Marco Rubio jako Sekretarz Stanu: polityka wobec Chin i Tajwanu
Marco Rubio, senator z Florydy, został nominowany na stanowisko Sekretarza Stanu. Jego nominacja została przyjęta z uznaniem zarówno wśród Republikanów, jak i Demokratów. Rubio jest znany z twardego stanowiska wobec Chin i poparcia dla dozbrajania Tajwanu. W przeszłości otwarcie krytykował chińskie władze za prześladowanie Ujgurów w prowincji Sinciang.
Rubio może stać się pierwszym Sekretarzem Stanu objętym sankcjami ze strony Chin, co praktycznie uniemożliwiłoby mu wizytę w tym kraju. Jego nominacja sugeruje, iż administracja Trumpa będzie kontynuować twardą politykę wobec Chin, szczególnie w kontekście wzrostu napięć na Morzu Południowochińskim.
John Ratcliffe jako szef CIA: powrót do upolitycznionego wywiadu?
Nominacja Johna Ratcliffe’a na stanowisko szefa Centralnej Agencji Wywiadowczej (CIA) wywołuje obawy o możliwe upolitycznienie agencji. Ratcliffe, były Dyrektor Wywiadu Narodowego, był krytykowany za selektywne publikowanie informacji wywiadowczych, które miały wspierać narrację Trumpa.
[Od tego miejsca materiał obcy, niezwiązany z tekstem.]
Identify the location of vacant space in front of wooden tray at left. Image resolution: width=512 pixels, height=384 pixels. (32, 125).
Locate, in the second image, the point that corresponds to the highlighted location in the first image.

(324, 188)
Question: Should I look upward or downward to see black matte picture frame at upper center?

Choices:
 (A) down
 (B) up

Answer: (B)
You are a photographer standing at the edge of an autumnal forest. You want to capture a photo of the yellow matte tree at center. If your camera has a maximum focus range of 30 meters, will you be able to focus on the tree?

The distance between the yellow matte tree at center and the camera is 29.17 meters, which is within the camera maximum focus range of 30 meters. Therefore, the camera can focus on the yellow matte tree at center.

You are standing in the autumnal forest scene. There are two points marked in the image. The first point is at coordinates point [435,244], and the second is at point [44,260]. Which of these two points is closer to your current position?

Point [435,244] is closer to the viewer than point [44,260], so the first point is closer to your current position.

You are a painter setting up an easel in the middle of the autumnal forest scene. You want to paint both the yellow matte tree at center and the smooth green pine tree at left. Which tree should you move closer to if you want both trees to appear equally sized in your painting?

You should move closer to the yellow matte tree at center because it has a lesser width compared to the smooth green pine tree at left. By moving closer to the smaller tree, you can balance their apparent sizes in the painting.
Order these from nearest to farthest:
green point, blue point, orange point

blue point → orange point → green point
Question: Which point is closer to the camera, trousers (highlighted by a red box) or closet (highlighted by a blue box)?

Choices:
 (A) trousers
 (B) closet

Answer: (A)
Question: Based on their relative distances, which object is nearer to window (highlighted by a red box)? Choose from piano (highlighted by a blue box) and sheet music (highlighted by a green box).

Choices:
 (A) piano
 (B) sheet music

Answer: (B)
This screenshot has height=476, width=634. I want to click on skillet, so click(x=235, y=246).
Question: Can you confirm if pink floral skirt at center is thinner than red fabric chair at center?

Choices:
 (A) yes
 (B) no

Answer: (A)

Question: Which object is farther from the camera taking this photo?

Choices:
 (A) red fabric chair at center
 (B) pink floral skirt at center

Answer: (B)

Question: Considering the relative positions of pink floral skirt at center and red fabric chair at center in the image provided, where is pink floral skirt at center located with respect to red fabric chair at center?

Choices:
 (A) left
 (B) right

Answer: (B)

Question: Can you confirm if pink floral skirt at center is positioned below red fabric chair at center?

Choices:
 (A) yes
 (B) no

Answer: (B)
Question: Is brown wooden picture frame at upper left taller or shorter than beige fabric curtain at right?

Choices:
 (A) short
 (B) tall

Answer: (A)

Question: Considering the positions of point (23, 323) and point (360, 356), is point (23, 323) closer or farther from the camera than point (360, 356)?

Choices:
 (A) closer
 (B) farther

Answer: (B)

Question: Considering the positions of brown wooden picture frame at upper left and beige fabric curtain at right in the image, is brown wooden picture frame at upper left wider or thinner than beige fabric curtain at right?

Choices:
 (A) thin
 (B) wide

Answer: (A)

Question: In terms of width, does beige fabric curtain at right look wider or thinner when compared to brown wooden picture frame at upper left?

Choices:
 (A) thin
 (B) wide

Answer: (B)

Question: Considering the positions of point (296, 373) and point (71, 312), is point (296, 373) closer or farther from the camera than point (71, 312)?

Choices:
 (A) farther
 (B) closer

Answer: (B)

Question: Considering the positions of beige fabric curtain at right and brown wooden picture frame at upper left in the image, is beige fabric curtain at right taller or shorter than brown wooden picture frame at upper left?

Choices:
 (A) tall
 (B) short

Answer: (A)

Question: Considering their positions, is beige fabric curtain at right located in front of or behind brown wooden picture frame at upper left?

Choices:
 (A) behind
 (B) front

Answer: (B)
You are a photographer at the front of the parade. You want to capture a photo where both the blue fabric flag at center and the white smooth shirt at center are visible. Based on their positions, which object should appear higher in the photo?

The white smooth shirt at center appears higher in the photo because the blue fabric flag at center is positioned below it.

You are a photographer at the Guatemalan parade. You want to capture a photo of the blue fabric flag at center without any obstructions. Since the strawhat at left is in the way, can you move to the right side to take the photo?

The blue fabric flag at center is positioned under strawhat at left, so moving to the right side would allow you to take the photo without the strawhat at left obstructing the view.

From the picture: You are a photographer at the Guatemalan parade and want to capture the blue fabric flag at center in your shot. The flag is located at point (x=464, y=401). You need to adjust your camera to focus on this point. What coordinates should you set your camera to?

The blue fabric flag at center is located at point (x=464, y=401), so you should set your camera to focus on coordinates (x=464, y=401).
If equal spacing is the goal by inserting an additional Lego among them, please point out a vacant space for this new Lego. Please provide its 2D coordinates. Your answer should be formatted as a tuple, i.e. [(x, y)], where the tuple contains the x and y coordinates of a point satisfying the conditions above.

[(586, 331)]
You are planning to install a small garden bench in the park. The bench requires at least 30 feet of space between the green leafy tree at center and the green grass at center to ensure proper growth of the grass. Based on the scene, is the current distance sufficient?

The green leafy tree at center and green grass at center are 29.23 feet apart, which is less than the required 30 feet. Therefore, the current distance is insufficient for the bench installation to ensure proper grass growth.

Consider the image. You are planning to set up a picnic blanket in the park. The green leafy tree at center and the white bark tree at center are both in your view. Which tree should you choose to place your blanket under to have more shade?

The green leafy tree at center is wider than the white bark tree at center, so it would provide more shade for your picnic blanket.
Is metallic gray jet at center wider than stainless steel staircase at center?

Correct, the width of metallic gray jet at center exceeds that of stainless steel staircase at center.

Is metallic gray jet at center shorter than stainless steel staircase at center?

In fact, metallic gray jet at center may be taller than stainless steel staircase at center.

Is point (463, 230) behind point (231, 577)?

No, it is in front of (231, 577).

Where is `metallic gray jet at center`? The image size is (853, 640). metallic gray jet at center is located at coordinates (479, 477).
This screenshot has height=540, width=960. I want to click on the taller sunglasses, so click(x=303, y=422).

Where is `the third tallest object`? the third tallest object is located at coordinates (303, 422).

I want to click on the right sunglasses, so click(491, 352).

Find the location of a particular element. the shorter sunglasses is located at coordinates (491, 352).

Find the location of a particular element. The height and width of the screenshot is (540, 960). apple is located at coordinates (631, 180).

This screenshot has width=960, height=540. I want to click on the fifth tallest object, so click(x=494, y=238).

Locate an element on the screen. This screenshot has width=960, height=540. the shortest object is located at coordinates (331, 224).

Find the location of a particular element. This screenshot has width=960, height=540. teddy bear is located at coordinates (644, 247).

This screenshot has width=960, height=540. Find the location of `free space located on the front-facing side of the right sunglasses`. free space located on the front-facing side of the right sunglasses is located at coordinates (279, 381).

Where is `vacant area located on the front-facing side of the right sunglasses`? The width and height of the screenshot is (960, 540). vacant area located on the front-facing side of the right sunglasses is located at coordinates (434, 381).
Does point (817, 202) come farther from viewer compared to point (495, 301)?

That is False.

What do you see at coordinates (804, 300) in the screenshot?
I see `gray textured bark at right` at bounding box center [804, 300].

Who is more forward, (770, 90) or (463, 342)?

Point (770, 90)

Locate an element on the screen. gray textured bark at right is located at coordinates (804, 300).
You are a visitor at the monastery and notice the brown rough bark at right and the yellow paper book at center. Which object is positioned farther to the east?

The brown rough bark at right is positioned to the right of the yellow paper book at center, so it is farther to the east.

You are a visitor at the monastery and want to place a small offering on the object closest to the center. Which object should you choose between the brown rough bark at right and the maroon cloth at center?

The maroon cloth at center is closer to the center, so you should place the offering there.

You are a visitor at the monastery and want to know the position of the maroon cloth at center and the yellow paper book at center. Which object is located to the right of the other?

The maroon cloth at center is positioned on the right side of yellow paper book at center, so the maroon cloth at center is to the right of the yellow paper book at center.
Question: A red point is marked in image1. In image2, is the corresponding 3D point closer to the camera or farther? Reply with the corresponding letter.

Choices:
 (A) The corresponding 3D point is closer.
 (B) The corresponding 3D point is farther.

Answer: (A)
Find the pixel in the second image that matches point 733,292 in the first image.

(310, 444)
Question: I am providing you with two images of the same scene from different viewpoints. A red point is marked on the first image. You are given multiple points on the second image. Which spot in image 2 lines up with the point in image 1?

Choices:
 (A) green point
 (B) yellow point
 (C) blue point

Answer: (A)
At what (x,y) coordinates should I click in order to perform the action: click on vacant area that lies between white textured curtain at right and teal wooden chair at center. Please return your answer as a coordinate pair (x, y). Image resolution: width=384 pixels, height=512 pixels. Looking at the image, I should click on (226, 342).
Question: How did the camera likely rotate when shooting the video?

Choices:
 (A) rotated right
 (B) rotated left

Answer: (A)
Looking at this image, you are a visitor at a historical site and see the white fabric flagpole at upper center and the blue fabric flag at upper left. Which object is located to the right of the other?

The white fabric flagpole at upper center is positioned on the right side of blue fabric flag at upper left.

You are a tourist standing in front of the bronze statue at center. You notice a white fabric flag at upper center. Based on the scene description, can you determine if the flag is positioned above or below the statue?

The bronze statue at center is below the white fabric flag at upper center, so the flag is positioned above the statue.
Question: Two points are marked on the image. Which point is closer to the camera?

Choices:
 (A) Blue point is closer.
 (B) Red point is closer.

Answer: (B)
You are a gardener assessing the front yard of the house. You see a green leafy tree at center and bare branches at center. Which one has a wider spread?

Powrót Ratcliffe’a do CIA może oznaczać zwiększenie nacisku na wywiad w celu realizacji celów politycznych, co może osłabić zaufanie do neutralności i niezależności agencji.
Donald Trump postawił na osoby, które są lojalne wobec niego, często pomijając tradycyjne kryteria takie jak doświadczenie zawodowe. Taki skład gabinetu może oznaczać zwiększenie konfrontacyjności w polityce wewnętrznej i zagranicznej USA. Wielu nominowanych może napotkać trudności podczas procesu zatwierdzania przez Senat, co zapowiada burzliwy początek nowej administracji.